神と悪魔の申し子
サタナトス、ケイダン、ティ・ゼーウスの3人の少年の前に姿を現わした、牛頭の巨人。
大将軍が纏(まと)っていた、五芒星のデザインされた黄金の鎧を身に着け、頭部には2本の角の生えた黄金の兜を被っていた。
「こりゃあ、本当にあのミノ・ダウルス大将軍なのか!?」
アッシュブロンドの少年が、気圧されながらも、ハート・ブレイカーを身構える。
「違うよ、ティ・ゼーウス。コイツは、大魔王ミノ・ダウルスさ」
金髪の少年は、言った。
「確かに人間の状態に比べ、身体も倍以上は大きくなっているぞ」
ケイダンも、師匠譲りの幻影剣・バクウ・ブラナティスを具現化させる。
「コイツは……味方なのか?」
ティ・ゼーウスは、牛頭の巨人に近づいた。
『ムオオオォォォーーーーーッ!!』
他を威圧する咆哮(ほうこう)と共に、大魔王ミノ・ダウルスは戦斧を振り上げる。
「残念だが、まだ完全に魔王となったワケじゃないみたいだ。彼の身体に流れる神の血が、魔王になるのを阻(はば)んでいるんだろうね」
牡牛のような黒い毛波みと化した皮膚に、元々角のある兜から伸びた、立派な2本の角。
牛頭の大魔王は、前身の筋肉を躍動させ、アッシュブロンドの少年を襲った。
「それを、先に言えっての!」
ハート・ブレイカーの臓物を、地下闘技場の崩落を免(まぬが)れた天井に貼り付かせて難を逃れる、ティ・ゼーウス。

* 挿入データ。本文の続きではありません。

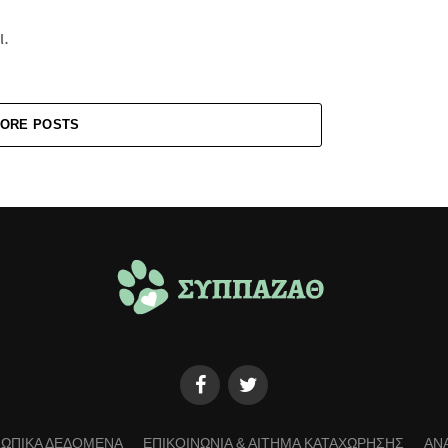
ι.
ORE POSTS
ΩΠΙΚΑ ΔΕΔΟΜΕΝΑ
ΕΠΙΚΟΙΝΩΝΙΑ & ΑΙΤΗΜΑ ΚΑΤΑΧΩΡΗΣΗΣ
ΑΝ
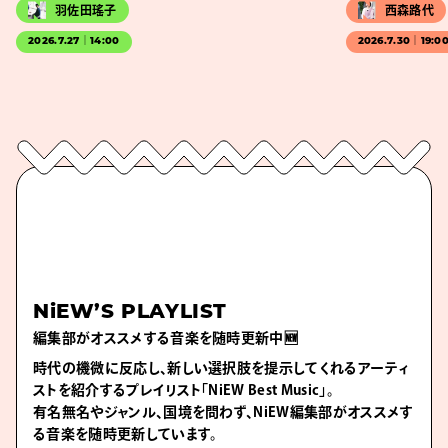
羽佐田瑤子
西森路代
2026.7.27｜14:00
2026.7.30｜19:0
NiEW’S PLAYLIST
編集部がオススメする音楽を随時更新中🆕
時代の機微に反応し、新しい選択肢を提示してくれるアーティ
ストを紹介するプレイリスト「NiEW Best Music」。
有名無名やジャンル、国境を問わず、NiEW編集部がオススメす
る音楽を随時更新しています。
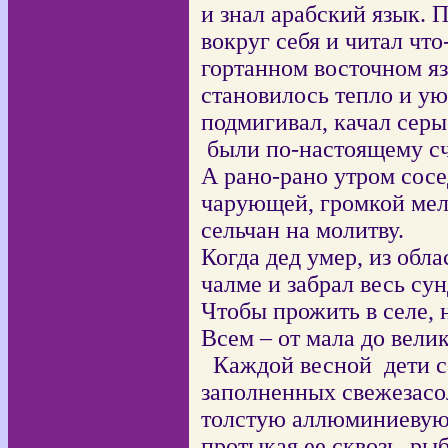
и знал арабский язык. 
вокруг себя и читал чт
гортанном восточном яз
становилось тепло и у
подмигивал, качал серы
были по-настоящему с
А рано-рано утром сосе
чарующей, громкой мел
сельчан на молитву.
Когда дед умер, из обла
чалме и забрал весь су
Чтобы прожить в селе, 
Всем – от мала до велик
Каждой в
есной дети с
заполненных свежезасо
толстую аллюминиевую 
протыкая ее сквозь рыб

「だがこちらを、完全に敵として認識してはいないようだな?」
「マジか。確かに、追撃はして来ねェが……」
臓物を解除し、ケイダンの後ろに降り立つティ・ゼーウス。
「彼は今、戦っているのさ。彼の中にある、魔族の魂と神の魂がね」
サタナトスは、魔晶剣・プート・サタナティスを具現化させた。
「ボクの剣は、どうやら完全には、キミを魔王にするコトは出来ないみたいだ」
金髪の少年の背中から、天使の白い翼と魔族の黒い翼が現れる。
「でも……キミの人間であった心だけは、完全に魔族にさせられる!」
金髪の少年は、6枚の翼を以って宙に舞い、大魔王ミノ・ダウルスに向け突進した。
『ブオオオォォォーーーーーッ!!』
大魔王は、苦しみながらも戦斧を振り回す。
けれども、サタナトスのアメジスト色の剣が、大魔王の牛頭の眉間(みけん)に突き刺さった。
「……や、やったか!?」
「イヤ、ヤツの攻撃はまだ終わっていない」
ケイダンが、バクウ・ブラナティスで時空を斬り裂く。
「な、なんだと。またアイツが、星砕きの攻撃を喰らったら、今度こそ身体が……!?」
振り回された星砕き(アステリオス)が、サタナトスの身体を粉砕しようとした瞬間、空間が裂け中からケイダンが現れた。
間一髪で、金髪の少年を時空の裂け目へと引き吊りずり込む。
次の瞬間、星砕きは闘技場の壁や床を粉砕し、完全に消し去った。
「グワァッ! やはり星砕きは、普通の戦斧なんかじゃねェ。壁や床が、消えちまってやがる!」
ティ・ゼーウスは、ハート・ブレイカーを使って難を逃れる。
大魔王ミノ・ダウルスは、闘技場を破壊しつつ、苦しみながら暴れまわった。
その巨体が真っ白に輝き、やがて小さく収束する。
「こ、これが……サタナトスの剣の、真の能力だと?」
光が収束した場所へと近づく、ティ・ゼーウス。
彼の目の前には、真っ白な肌の男がうずくまっていた。
「その通りさ。そして今、新たな大魔王が誕生したんだ」
サタナトスとケイダンが、ティ・ゼーウスの背後から現れる。
「コイツは、お前の部下になったのか?」
「さあね。目覚めてみないコトには、解らないよ」
瓦礫だらけの床に伏せった、男を見守る3人の少年。
やがて男は起き上がり、少年たちに蒼い目を向ける。
「目覚めたみたいだね。キミは、誰だい?」
金髪の少年は、天使のような笑みを見せた。
「オレは、ミノ・ダウルス。神と悪魔の、申し子よ」
男は均整の取れた美しい肉体を持ち、頭の横から2本の角が伸びていた。